Imagine-se que nos Estados Unidos, diante da manutenção do controle da Câmara dos Representantes pelos republicanos, alguém na Casa Branca, assessor próximo ao presidente reeleito, preocupado com a “governabilidade”, montasse um esquema de compra de votos de deputados do partido adversário e, para agravar o crime, com dinheiro público desviado.
A justificativa seria a imperiosa necessidade de, antes de 31 de dezembro, chegar-se a um acordo com os republicanos para evitar que o país caia no “abismo fiscal”, um conjunto de cortes de despesas e aumento de impostos a serem executados na virada do ano.
Seria um escândalo maior que Watergate. Mas não ocorreria, e por uma razão: as instituições americanas desestimulam que sequer se planeje golpes como este.
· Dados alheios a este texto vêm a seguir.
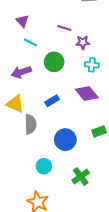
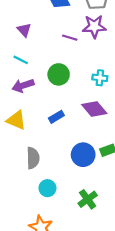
cyan line: (31, 42) -> (21, 60), moved
purple star: (83, 42) -> (94, 26), moved, size x1.5
gray semicircle: (31, 124) -> (33, 158), moved
blue circle: (65, 140) -> (83, 155), moved

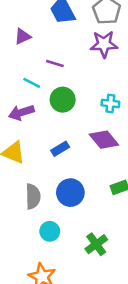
purple triangle: (24, 30) -> (23, 36), moved, turned 48
purple line: (70, 38) -> (55, 63), moved
cyan line: (21, 60) -> (32, 83), moved
blue circle: (83, 155) -> (70, 193), moved

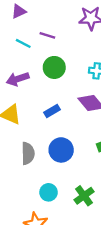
cyan line: (32, 83) -> (23, 43), moved
cyan circle: (50, 231) -> (49, 192), moved

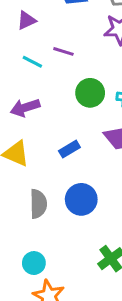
green circle: (54, 67) -> (90, 93), moved
cyan circle: (49, 192) -> (34, 263), moved

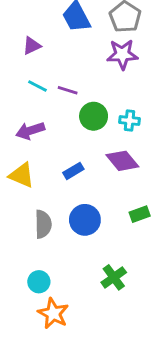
purple line: (63, 51) -> (68, 90), moved

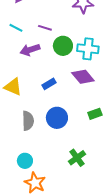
cyan line: (37, 86) -> (16, 28), moved
cyan cross: (130, 121) -> (88, 49), size x1.5
purple arrow: (30, 131) -> (30, 50), moved

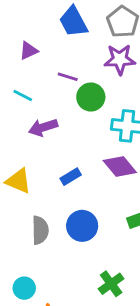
purple line: (45, 28) -> (68, 77), moved
green circle: (63, 46) -> (91, 97), moved
cyan circle: (25, 161) -> (24, 288), moved

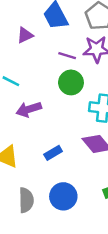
purple triangle: (29, 51) -> (25, 35), moved
purple line: (68, 77) -> (67, 56), moved

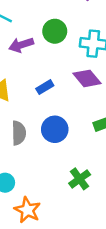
green circle: (71, 82) -> (55, 31), moved

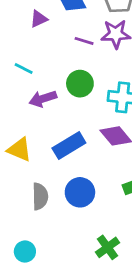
blue rectangle: (45, 87) -> (69, 146), size x1.6

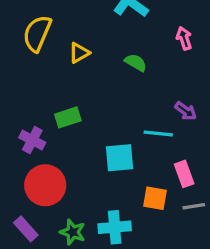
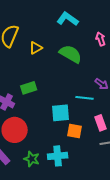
green semicircle: (136, 63) -> (71, 54), size x1.6
orange square: (155, 198) -> (75, 131), moved

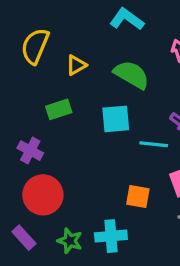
green rectangle: (29, 88) -> (59, 109), moved
cyan square: (61, 113) -> (116, 119), moved

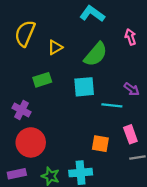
green semicircle: (132, 75) -> (96, 54), turned 100
purple rectangle: (24, 238) -> (17, 174), turned -60

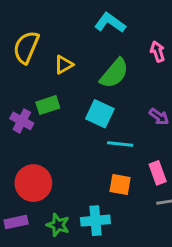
cyan square: (84, 87) -> (100, 114), turned 30
cyan line: (112, 105) -> (120, 144), moved
purple cross: (21, 110) -> (22, 121), moved

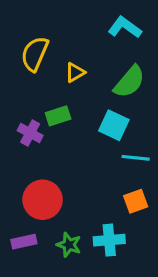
orange square: (120, 184) -> (136, 201), turned -30

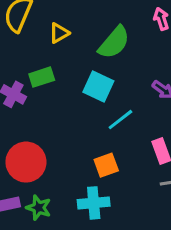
cyan line: (136, 158) -> (120, 120), turned -44
orange square: (136, 201) -> (106, 165), moved
green star: (69, 245) -> (39, 208), moved

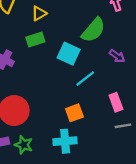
green semicircle: (114, 42) -> (93, 30), moved
green rectangle: (42, 77) -> (35, 39), moved

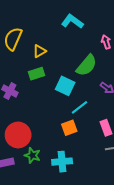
orange square: (74, 113) -> (69, 128), moved
green star: (24, 145) -> (32, 155), moved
Num país em que homem público vai para a cadeia, há maior cuidado no manejo do patrimônio da sociedade, no sentido amplo do termo.
Pois a condenação do núcleo político da “organização criminosa” do mensalão pelo STF, com José Dirceu e Delúbio Soares cumprindo parte da pena em regime fechado, e José Genoíno em sistema semiaberto, coloca institucionalmente o Brasil nesta direção.
Ao rechaçar a tentativa golpista de subjugação de parte do Legislativo a um projeto de poder partidário, por meio de um esquema de corrupção, a Corte, em nome do Estado brasileiro, aproximou o país das democracias mais sólidas do mundo.
Para que existisse o mensalão, uma conspiração de grandes dimensões contra a democracia representativa, somaram-se dois ingredientes: o sentimento geral de impunidade e um projeto ideológico destilado por representantes da parcela autoritária da esquerda brasileira, guiada pelo famigerado princípio dos “fins que justificam os meios”.
São aqueles que lutaram no fim da década de 60/início dos 70 para substituir uma ditadura por outra que, ao chegarem ao poder pelo voto, como deve ser, imaginaram o Estado brasileiro fraco diante de um governo de alta popularidade. Enganaram-se.
Há vários desdobramentos da lição que vem sendo dada pelo STF. Um deles ocorre dentro do PT.
Certa militância, por óbvio, não digere a atuação da Corte como de fato guardiã da Constituição, independentemente do dono da caneta que no Planalto assinou a indicação de cada um dos 11 ministros.
O partido deve fazer a análise correta do que acontece neste julgamento, para não assumir uma postura arrogante, aventureira, de investir contra o Poder Judiciário e, por consequência, o estado de direito.
A presidente, por sua vez, indica compreender o sentido do julgamento. Semana passada, na Conferência Internacional Anticorrupção, Dilma Rousseff destacou que hoje, no Brasil, “prevenção e combate à corrupção são práticas de Estado”.
Não há interferência política — como no caso do STF e o mensalão. Deveria ser ouvida pelo partido que representa no comando do Executivo.